American mobile network provider

Assurance Wireless USA, L.P. is a telephone service subsidized by the federal Lifeline Assistance program, a government benefit program supported by the federal Universal Service Fund. The service provides to low-income eligible people a free phone, free monthly data, unlimited texting, and free monthly minutes. Assurance Wireless users do not receive a bill, are not required to sign a contract, and do not pay activation fees or recurring fees. Founded in 2009, Assurance Wireless has used the T-Mobile network for coverage since 2020.

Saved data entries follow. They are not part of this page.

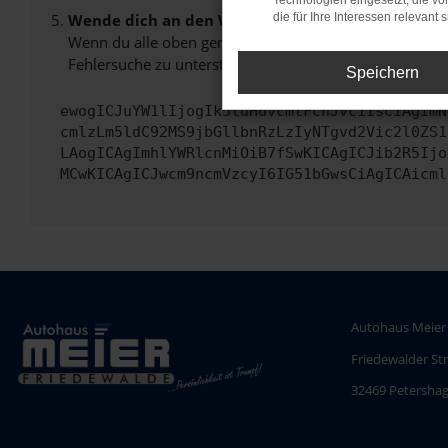
Technologien eingesetzt, die v
Wende dich an den Webseitenbetreiber.
die für Ihre Interessen relevant s
Wenn du alle oben genannten Schritte versucht hast, k
Fehlersuche zu unterstützen:
Speichern
ewogICJuYW1lIjogIk5ldHdvcmtFcnJvciIsCiAgImN
cmlzLm5ldC92MS9jbGllbnRzLzIyNTgvd2Vic2l0ZS1
LAogICAgImhlYWRlcnMiOiB7fSwKICAgICJib2R5Ijo
MCwKICAgICJwcm9ncmVzcyI6IG51bGwsCiAgICAicml
Autohaus Meier
Friedewalder St
32469 Petersha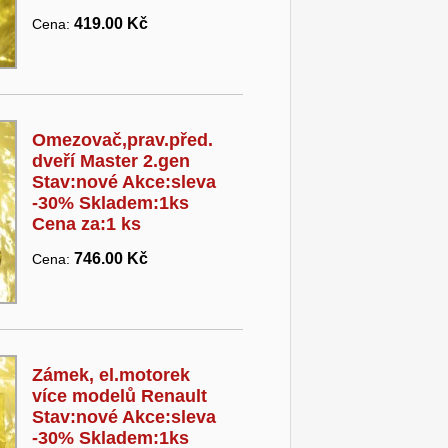
419.00 Kč
Cena:
Omezovač,prav.před.
dveří Master 2.gen
Stav:nové Akce:sleva
-30% Skladem:1ks
Cena za:1 ks
746.00 Kč
Cena:
Zámek, el.motorek
více modelů Renault
Stav:nové Akce:sleva
-30% Skladem:1ks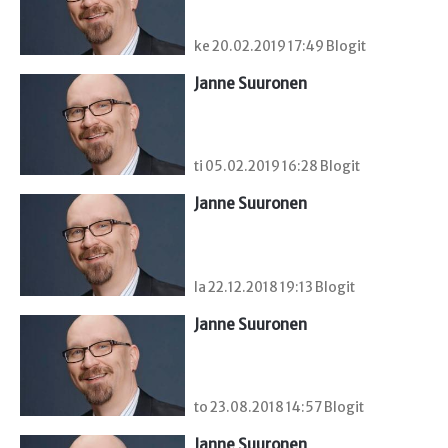
ke 20.02.2019 17:49 Blogit
Janne Suuronen
ti 05.02.2019 16:28 Blogit
Janne Suuronen
la 22.12.2018 19:13 Blogit
Janne Suuronen
to 23.08.2018 14:57 Blogit
Janne Suuronen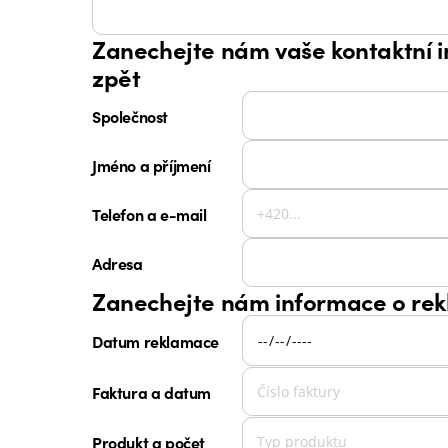
Zanechejte nám vaše kontaktní 
zpět
Společnost
Jméno a příjmení
Telefon a e-mail
Adresa
Zanechejte nám informace o rek
Datum reklamace
Faktura a datum
Produkt a počet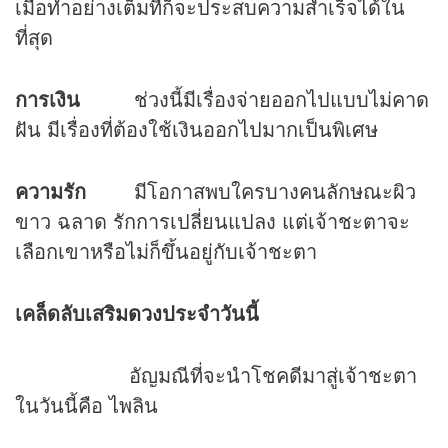
เมื่อทำอย่างเต็มที่ก็จะประสบความสำเร็จได้ใน
ที่สุด
การเงิน
ช่วงนี้มีเรื่องจ่ายออกไปแบบไม่คาด
ฝัน มีเรื่องที่ต้องใช้เงินออกไปมากเป็นพิเศษ
ความรัก
มีโอกาสพบใครบางคนลักษณะผิว
ขาว ฉลาด รักการเปลี่ยนแปลง แต่เจ้าชะตาจะ
เลือกเขาหรือไม่ก็ขึ้นอยู่กับเจ้าชะตา
เคล็ดลับเสริม
ดวง
ประจำวันนี้
อัญมณีที่จะนำโชคดีมาสู่เจ้าชะตา
ในวันนี้คือ ไพลิน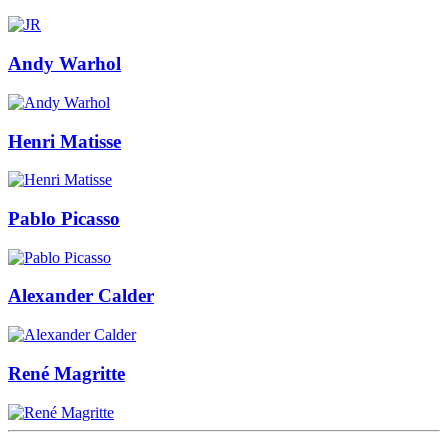
Andy Warhol
Henri Matisse
Pablo Picasso
Alexander Calder
René Magritte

According to Hotspot Setup, "the two largest providers of free mobile phones are Safelink Wireless and Assurance Wireless, which are available in more states than other providers." Assurance Wireless users may bring their own unlocked device as they are not required to use an Assurance issued wireless phone.

== Eligibility ==
By meeting certain income requirements or by qualifying for certain federal and/or state assistance programs, US citizens are entitled to enroll for the free phone and monthly service. One phone per household is allowed and at least one call or text per 30-day period with the phone is required to maintain service.

As of 2024, Assurance Wireless service is available to qualifying residents in the Contiguous United States including Washington, D.C.

== Ownership ==
Since April 2020, the Assurance Wireless brand has been under the T-Mobile family. This was the result of the merger of Sprint Corporation and T-Mobile US was officially completed, and after Virgin Mobile USA was officially shut down and folded into Boost Mobile. On July 14, 2020, an official statement was sent to all customers, stating that all customers would continue to have the same minutes, data, and service, but now on the T-Mobile network.

Before the merger in 2019, T-Mobile President Mike Sievert said in a statement to USA Today, "The digital divide is real and we want to help eliminate it. We have pledged that the new T-Mobile will maintain the existing T-Mobile and Sprint Lifeline program throughout the country indefinitely, barring fundamental changes to today's program."

== Pre-installed software ==
In 2019, it was discovered that cell phones being sold by Assurance Wireless came with unremovable Chinese malware preinstalled.